Scientist and bestselling nature writer Bill Streever goes to any extreme to explore wind -- the winds that built empires, the storms that wreck them -- by traveling right through it. Narrating from a fifty-year-old sailboat, Streever leads readers through the world's first forecasts, Chaos Theory, and a future affected by climate change. Along the way, he shares stories of wind-riding spiders, wind-sculpted landscapes, wind-generated power, wind-tossed airplanes, and the uncomfortable interactions between wind and wars, drawing from natural science, history, business, travel, as well as from his own travels.

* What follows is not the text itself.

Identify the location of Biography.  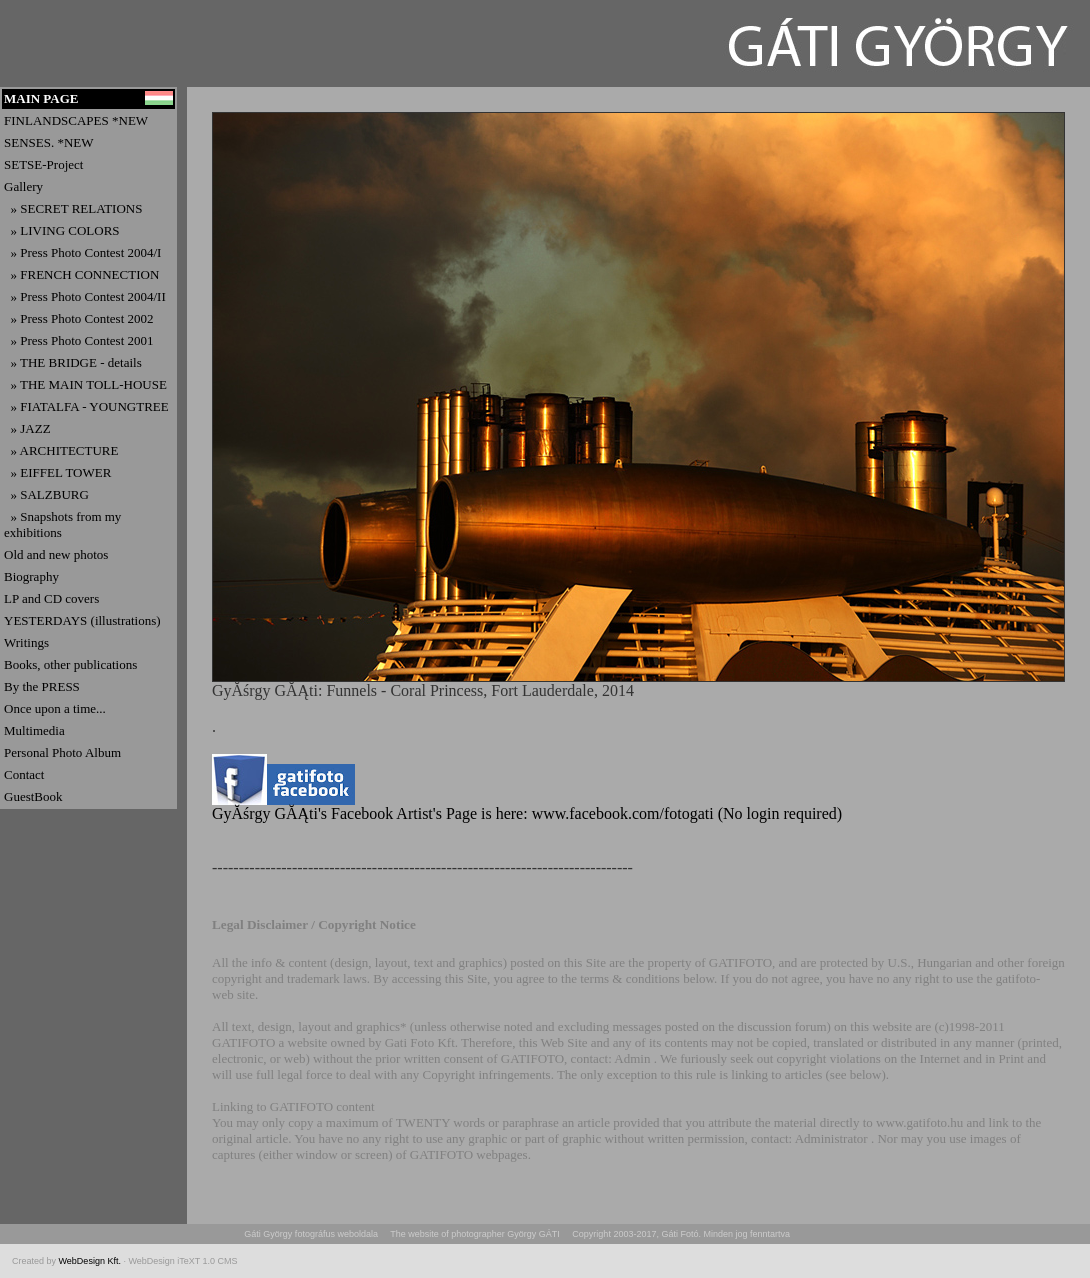
(31, 576).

And Soon I Heard a Roaring Wind is an effortless personal narrative featuring the keen observations, scientific rigor, and whimsy that readers love. You'll never see a breeze in the same light again.
PUBLISHERS WEEKLY
In his latest natural history cum adventure story, intrepid biologist Streever (Heat: Adventures in the World's Fiery Places) turns his attention from temperature to another force of nature: wind. The book's narrative backbone is Streever's amateur sailing expedition from Texas to Guatemala in search of firsthand exposure to the trade winds that fascinate him; tangential excursions of rigorous historical and scientific inquiry draw him into such subjects as barometry and wind farms. In clear prose animated by deadpan humor and enthusiasm for all things meteorological, he recounts the transformation of the weather forecast from its origins in qualitative theory through the development of graphical and numerical methods, weather balloons, satellites, anemometers, radar systems, and modern-day ensemble forecasting, which integrates sophisticated computational models and chaos theory into synoptic maps. Parallel to this chronicle of technological advancement runs a dramatic story of the scientific establishment, replete with "grumbling and infighting" and peppered with such figures as Benjamin Franklin and Lewis Fry Richardson, "the first man to calculate the weather." As Streever absorbingly explains the processes that make air move, he also relays the history of humans' efforts to harness the wind, as "knowledge of the two things the winds and the science behind them lies hopelessly intertwined." 23 b&w illus.